BIRCH

Last updated October 07, 2023 • 8 min readFrom Wikipedia, The Free Encyclopedia

BIRCH (balanced iterative reducing and clustering using hierarchies) is an unsupervised data mining algorithm used to perform hierarchical clustering over particularly large data-sets.^[1] With modifications it can also be used to accelerate k-means clustering and Gaussian mixture modeling with the expectation–maximization algorithm.^[2] An advantage of BIRCH is its ability to incrementally and dynamically cluster incoming, multi-dimensional metric data points in an attempt to produce the best quality clustering for a given set of resources (memory and time constraints). In most cases, BIRCH only requires a single scan of the database.

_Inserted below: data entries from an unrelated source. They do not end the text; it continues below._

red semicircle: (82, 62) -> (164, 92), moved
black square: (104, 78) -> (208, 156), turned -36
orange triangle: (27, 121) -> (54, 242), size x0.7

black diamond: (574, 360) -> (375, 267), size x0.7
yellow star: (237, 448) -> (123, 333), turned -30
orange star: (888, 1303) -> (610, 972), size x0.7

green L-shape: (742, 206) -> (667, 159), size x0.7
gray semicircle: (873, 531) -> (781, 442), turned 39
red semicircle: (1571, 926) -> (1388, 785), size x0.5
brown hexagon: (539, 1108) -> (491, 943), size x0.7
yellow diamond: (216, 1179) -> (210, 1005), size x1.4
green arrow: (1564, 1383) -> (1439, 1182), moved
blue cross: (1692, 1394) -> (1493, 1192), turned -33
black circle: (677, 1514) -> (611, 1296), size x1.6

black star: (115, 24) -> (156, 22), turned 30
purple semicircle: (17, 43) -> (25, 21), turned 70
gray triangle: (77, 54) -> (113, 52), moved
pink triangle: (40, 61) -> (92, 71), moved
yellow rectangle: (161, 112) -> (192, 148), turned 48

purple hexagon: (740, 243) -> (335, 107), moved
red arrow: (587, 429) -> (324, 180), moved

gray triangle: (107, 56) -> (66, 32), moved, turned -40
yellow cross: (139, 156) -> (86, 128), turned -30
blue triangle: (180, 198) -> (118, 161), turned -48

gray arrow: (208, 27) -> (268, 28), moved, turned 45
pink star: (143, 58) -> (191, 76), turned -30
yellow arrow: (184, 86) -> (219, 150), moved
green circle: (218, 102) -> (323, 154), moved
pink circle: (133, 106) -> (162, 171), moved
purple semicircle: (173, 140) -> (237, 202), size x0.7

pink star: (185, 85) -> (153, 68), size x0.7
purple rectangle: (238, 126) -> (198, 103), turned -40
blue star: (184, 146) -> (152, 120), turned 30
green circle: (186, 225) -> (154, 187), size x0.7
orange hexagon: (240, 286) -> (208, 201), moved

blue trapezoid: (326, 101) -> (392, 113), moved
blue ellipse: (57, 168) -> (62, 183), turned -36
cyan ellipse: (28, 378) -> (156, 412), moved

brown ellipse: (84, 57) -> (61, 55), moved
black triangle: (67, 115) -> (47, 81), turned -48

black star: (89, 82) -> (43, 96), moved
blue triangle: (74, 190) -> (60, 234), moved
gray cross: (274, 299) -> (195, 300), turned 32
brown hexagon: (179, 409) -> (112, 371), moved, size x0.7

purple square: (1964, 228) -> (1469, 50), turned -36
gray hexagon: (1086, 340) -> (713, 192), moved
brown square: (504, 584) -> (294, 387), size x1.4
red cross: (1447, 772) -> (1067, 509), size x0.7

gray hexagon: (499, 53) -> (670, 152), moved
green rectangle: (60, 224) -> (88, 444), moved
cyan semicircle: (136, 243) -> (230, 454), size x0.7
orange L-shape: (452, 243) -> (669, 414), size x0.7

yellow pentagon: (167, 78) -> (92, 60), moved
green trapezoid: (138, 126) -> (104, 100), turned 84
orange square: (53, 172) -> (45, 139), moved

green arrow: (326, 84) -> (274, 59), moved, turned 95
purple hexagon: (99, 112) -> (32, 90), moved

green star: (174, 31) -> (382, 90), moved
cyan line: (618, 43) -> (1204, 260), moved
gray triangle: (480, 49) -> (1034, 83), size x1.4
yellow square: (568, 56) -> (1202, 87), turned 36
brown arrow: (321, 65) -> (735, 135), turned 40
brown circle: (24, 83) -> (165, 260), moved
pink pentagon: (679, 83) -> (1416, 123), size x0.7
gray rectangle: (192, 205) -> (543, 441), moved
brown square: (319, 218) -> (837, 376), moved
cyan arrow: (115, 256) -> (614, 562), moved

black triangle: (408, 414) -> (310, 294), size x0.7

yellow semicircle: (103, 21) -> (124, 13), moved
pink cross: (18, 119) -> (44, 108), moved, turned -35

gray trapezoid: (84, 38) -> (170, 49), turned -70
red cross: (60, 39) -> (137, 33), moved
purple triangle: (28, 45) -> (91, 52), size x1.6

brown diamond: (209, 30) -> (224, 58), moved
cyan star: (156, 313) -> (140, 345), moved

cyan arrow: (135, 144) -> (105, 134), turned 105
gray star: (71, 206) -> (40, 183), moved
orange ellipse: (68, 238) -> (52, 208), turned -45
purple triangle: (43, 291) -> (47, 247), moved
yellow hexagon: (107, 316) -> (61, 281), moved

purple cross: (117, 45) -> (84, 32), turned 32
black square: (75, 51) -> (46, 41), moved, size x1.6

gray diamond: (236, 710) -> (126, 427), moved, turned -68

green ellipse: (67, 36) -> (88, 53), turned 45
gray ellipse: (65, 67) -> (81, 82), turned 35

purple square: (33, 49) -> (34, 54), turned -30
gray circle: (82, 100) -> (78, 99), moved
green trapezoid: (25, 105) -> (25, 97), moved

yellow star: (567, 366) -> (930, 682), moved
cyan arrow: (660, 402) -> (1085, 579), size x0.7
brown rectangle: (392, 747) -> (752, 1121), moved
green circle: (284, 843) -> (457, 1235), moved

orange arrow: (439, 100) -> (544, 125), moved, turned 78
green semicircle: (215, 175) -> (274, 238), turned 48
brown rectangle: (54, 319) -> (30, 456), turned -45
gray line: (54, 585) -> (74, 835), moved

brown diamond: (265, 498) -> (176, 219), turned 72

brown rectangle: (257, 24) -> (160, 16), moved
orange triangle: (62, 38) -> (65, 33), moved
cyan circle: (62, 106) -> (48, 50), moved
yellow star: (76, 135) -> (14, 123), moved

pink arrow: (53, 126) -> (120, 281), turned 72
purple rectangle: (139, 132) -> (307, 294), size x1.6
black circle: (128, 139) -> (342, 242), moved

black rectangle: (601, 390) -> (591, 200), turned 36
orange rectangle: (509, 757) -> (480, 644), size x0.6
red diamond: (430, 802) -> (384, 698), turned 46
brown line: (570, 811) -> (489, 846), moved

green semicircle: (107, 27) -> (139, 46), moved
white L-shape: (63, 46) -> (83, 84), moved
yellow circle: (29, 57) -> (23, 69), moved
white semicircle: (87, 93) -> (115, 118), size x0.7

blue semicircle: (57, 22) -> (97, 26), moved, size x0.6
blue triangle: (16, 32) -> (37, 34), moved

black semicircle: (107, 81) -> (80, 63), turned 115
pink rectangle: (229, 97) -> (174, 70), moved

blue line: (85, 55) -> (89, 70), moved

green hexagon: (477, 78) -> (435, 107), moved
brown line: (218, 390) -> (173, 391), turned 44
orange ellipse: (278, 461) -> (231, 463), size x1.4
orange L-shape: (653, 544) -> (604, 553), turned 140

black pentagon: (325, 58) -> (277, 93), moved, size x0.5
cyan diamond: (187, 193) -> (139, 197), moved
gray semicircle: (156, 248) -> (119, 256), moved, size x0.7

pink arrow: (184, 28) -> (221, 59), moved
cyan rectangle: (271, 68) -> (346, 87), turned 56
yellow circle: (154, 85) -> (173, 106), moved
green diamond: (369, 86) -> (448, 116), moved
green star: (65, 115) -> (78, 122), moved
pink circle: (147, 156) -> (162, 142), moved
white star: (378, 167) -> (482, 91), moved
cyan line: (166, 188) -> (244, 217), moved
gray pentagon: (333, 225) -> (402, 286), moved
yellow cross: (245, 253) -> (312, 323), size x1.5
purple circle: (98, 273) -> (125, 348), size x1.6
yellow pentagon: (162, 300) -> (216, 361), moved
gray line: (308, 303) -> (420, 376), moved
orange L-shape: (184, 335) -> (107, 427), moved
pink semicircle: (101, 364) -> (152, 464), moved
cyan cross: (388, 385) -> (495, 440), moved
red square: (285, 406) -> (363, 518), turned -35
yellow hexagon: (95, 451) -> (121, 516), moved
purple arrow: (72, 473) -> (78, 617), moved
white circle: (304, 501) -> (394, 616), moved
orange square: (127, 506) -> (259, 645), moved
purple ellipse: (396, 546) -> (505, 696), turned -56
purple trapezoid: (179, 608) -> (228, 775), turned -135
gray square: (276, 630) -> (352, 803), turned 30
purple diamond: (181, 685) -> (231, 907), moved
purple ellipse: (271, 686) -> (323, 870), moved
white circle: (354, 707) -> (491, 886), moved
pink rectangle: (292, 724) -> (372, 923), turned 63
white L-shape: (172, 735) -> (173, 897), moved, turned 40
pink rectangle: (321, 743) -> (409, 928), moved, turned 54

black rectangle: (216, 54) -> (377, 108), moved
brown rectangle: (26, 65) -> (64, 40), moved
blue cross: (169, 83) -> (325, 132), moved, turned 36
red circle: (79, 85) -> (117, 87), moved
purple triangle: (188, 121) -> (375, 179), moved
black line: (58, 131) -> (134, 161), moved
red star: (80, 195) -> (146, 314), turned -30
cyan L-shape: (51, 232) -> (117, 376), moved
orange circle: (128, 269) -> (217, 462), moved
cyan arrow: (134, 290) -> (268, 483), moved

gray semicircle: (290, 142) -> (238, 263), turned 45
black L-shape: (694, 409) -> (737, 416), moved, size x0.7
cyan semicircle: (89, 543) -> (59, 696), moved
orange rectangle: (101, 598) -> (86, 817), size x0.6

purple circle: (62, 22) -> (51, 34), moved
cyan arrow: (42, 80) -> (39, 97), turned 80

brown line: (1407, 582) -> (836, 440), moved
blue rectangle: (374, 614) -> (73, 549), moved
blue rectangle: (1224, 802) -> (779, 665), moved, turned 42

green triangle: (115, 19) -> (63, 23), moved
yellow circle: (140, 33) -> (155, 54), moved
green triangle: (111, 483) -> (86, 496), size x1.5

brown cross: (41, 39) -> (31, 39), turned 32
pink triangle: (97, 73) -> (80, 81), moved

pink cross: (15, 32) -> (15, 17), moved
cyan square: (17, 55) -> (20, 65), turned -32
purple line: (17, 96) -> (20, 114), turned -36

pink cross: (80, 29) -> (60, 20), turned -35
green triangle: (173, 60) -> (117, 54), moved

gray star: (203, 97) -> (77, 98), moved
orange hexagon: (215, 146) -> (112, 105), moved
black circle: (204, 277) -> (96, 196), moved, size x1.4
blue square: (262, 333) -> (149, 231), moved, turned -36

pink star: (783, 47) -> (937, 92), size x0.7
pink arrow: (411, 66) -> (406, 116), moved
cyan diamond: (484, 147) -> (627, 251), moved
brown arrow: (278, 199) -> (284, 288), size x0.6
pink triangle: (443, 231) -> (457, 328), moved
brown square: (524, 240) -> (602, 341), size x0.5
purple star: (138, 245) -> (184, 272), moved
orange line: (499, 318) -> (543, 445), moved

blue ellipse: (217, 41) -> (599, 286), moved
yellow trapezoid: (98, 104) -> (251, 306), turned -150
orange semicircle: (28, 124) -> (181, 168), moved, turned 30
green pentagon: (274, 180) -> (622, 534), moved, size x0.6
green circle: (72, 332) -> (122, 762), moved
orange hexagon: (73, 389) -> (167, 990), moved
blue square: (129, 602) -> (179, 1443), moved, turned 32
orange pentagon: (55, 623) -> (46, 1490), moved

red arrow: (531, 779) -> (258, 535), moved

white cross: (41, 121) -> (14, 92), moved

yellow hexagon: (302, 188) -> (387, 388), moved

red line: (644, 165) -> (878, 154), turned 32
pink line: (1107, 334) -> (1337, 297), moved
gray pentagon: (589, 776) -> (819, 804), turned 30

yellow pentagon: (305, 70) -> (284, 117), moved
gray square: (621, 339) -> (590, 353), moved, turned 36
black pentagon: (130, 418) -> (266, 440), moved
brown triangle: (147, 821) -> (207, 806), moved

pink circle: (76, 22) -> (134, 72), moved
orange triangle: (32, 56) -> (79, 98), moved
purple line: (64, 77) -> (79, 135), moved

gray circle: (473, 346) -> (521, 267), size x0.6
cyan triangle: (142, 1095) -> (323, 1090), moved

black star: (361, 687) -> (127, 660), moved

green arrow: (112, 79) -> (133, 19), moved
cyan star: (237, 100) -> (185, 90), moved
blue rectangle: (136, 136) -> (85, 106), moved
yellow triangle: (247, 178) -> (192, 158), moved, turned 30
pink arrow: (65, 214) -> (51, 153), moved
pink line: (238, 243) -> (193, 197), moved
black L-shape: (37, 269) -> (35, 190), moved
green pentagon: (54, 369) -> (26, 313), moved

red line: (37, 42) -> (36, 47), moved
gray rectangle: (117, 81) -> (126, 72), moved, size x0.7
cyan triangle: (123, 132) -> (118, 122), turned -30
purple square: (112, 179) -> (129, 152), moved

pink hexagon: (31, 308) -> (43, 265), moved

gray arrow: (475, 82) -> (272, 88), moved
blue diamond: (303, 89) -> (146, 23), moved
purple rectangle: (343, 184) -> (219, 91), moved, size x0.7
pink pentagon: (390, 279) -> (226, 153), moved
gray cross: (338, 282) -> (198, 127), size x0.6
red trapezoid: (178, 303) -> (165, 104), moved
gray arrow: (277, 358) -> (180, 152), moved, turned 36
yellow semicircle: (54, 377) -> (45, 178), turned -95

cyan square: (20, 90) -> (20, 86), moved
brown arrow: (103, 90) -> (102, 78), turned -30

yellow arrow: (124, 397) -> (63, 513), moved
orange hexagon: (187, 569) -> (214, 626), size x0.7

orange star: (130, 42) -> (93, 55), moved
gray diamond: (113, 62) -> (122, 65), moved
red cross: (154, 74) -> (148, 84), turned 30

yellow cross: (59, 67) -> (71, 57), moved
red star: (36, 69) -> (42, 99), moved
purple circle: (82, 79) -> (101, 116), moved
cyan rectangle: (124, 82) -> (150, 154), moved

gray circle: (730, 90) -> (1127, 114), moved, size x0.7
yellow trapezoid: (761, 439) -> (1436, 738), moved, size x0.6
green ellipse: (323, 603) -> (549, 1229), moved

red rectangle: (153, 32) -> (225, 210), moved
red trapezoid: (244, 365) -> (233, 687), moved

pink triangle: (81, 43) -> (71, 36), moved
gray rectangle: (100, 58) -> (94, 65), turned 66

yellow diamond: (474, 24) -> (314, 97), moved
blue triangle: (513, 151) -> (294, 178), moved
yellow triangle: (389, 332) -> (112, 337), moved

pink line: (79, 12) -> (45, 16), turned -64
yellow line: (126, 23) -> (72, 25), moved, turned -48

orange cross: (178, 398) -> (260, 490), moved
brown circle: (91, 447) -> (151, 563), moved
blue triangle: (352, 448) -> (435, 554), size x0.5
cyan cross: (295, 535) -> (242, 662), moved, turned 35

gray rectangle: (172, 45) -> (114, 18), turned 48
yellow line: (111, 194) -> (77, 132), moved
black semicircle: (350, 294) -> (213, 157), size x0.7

Problem with previous methods

Previous clustering algorithms performed less effectively over very large databases and did not adequately consider the case wherein a data-set was too large to fit in main memory. As a result, there was a lot of overhead maintaining high clustering quality while minimizing the cost of additional IO (input/output) operations. Furthermore, most of BIRCH's predecessors inspect all data points (or all currently existing clusters) equally for each 'clustering decision' and do not perform heuristic weighting based on the distance between these data points.

Advantages with BIRCH

It is local in that each clustering decision is made without scanning all data points and currently existing clusters. It exploits the observation that the data space is not usually uniformly occupied and not every data point is equally important. It makes full use of available memory to derive the finest possible sub-clusters while minimizing I/O costs. It is also an incremental method that does not require the whole data set in advance.

Algorithm

The BIRCH algorithm takes as input a set of $N$ data points, represented as real-valued vectors, and a desired number of clusters $K$ . It operates in four phases, the second of which is optional.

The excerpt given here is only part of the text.